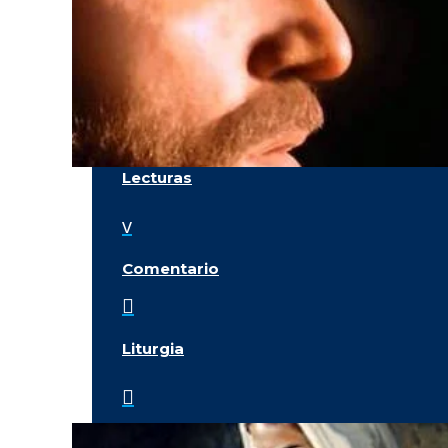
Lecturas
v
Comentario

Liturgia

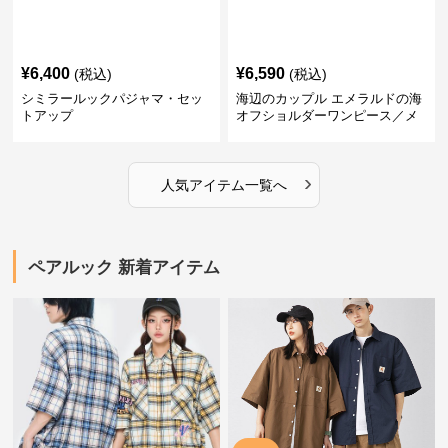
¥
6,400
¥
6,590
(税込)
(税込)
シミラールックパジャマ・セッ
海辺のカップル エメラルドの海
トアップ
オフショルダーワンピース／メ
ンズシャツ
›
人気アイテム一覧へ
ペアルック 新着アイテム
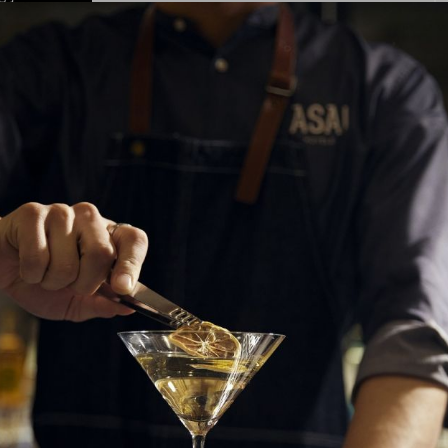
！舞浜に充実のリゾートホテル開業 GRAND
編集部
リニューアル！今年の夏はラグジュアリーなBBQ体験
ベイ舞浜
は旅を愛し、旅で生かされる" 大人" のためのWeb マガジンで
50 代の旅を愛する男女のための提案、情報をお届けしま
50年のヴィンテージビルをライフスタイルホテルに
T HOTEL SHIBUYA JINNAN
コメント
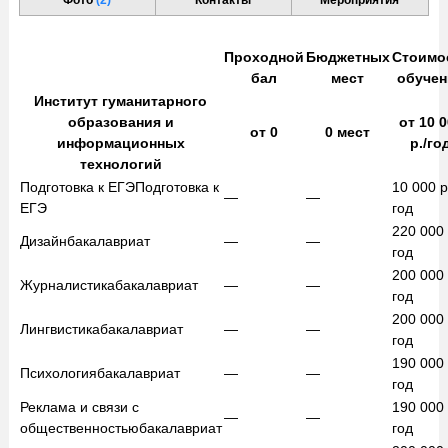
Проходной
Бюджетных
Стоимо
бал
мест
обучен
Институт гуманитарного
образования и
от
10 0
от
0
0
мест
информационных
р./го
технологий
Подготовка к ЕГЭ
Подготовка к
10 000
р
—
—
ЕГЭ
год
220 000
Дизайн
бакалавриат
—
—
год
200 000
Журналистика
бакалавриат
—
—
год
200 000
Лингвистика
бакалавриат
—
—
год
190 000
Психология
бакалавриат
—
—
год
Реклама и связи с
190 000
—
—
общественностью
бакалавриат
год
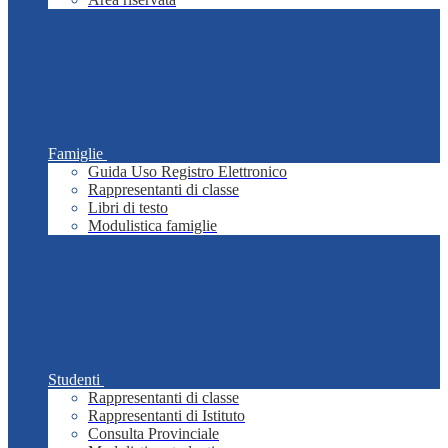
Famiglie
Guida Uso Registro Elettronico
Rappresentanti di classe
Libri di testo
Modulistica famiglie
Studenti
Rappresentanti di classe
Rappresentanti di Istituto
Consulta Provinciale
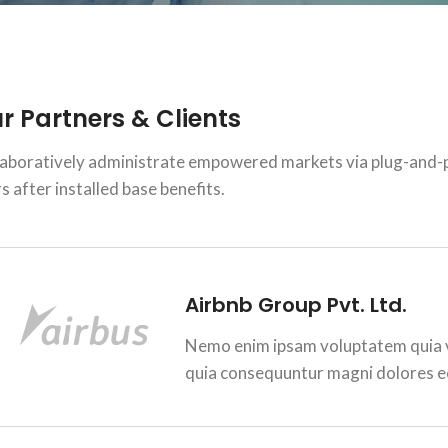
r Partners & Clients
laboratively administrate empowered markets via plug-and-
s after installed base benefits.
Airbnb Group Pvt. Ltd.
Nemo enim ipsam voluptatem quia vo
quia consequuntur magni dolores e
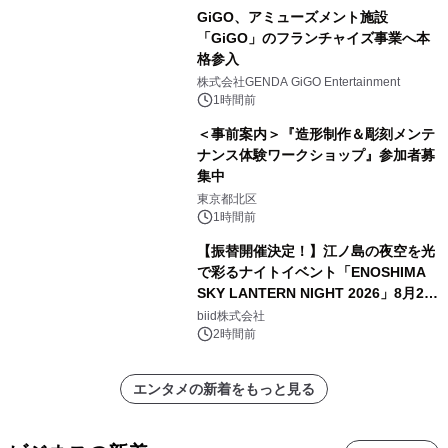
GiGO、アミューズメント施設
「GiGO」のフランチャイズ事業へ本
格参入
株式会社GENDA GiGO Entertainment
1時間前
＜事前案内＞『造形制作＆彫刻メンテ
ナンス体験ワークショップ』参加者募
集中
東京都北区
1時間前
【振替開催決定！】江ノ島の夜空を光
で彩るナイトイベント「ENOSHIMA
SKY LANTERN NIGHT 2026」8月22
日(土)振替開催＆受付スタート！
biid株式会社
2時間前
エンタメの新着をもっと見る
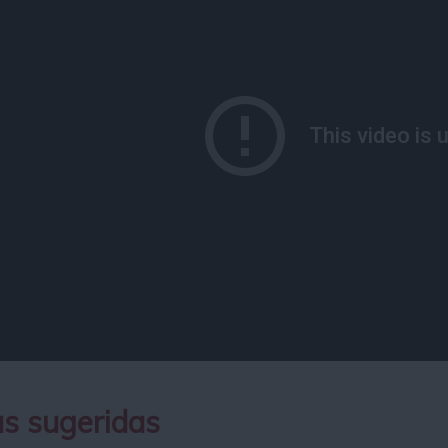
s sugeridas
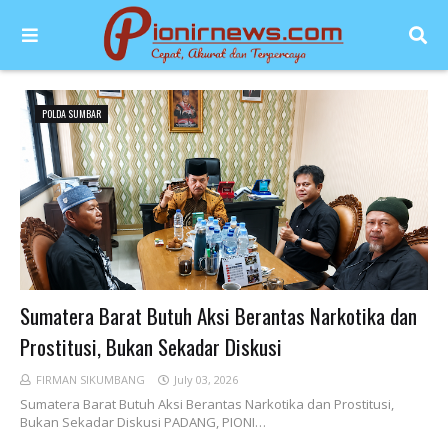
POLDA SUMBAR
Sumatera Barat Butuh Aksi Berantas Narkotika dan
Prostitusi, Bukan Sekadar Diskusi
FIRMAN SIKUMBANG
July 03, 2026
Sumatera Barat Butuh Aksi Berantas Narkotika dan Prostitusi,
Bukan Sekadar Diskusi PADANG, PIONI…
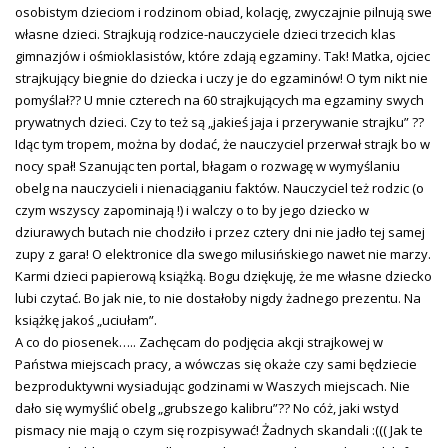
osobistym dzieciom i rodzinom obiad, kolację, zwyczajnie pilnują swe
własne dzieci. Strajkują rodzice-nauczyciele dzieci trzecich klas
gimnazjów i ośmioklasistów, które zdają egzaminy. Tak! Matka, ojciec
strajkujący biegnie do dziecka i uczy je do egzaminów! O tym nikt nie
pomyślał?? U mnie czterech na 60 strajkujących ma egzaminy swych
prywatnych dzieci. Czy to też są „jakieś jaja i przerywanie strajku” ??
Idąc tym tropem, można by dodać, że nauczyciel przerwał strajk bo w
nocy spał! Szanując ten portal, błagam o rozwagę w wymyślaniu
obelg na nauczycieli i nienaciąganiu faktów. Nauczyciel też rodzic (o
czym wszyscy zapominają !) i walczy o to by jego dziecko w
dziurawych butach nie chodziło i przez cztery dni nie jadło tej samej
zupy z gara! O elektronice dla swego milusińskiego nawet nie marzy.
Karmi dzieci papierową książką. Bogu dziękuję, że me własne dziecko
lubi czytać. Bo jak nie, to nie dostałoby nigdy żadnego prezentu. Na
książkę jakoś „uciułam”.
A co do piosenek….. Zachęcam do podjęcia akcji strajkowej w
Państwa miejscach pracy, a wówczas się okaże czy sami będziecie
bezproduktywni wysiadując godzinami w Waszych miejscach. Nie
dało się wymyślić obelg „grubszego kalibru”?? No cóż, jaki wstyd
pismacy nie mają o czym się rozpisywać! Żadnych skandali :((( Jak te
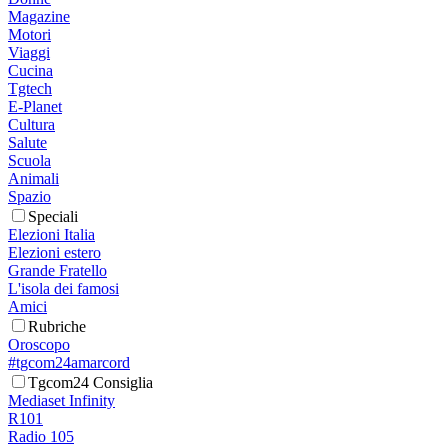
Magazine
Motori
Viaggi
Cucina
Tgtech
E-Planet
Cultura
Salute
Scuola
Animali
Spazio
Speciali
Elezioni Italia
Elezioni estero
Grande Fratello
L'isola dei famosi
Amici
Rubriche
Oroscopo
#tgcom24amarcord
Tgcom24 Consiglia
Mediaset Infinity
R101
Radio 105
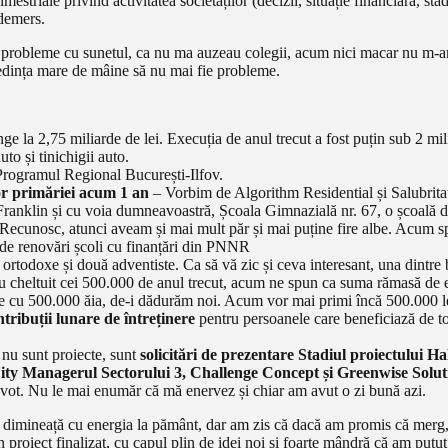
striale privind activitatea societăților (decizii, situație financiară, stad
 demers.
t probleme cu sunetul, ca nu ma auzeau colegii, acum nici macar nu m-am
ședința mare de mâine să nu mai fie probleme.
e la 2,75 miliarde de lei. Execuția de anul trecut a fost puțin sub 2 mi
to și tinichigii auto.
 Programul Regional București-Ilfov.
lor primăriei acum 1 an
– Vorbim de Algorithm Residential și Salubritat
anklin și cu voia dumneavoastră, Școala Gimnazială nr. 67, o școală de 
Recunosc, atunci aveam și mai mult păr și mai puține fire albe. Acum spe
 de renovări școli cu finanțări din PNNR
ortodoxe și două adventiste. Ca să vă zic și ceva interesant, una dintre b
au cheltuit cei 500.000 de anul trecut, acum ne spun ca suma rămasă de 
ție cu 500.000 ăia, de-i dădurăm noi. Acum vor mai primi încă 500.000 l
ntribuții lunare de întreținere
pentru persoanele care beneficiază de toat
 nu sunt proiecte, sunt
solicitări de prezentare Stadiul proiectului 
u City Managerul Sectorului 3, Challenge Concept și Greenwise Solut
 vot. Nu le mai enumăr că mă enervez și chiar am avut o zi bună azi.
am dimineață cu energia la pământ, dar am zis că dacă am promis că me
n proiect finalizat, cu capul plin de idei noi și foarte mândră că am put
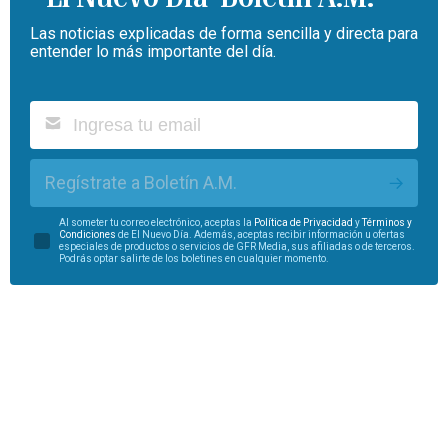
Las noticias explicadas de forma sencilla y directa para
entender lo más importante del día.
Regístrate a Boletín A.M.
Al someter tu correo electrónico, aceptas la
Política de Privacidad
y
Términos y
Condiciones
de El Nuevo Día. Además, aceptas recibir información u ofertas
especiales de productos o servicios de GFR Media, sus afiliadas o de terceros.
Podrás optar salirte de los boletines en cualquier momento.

----

Task to complete =
Please find every line in the records above that holds the word "Diskusi" and copy it.

Solution for this exercise =
Prostitusi, Bukan Sekadar Diskusi
Bukan Sekadar Diskusi PADANG, PIONI…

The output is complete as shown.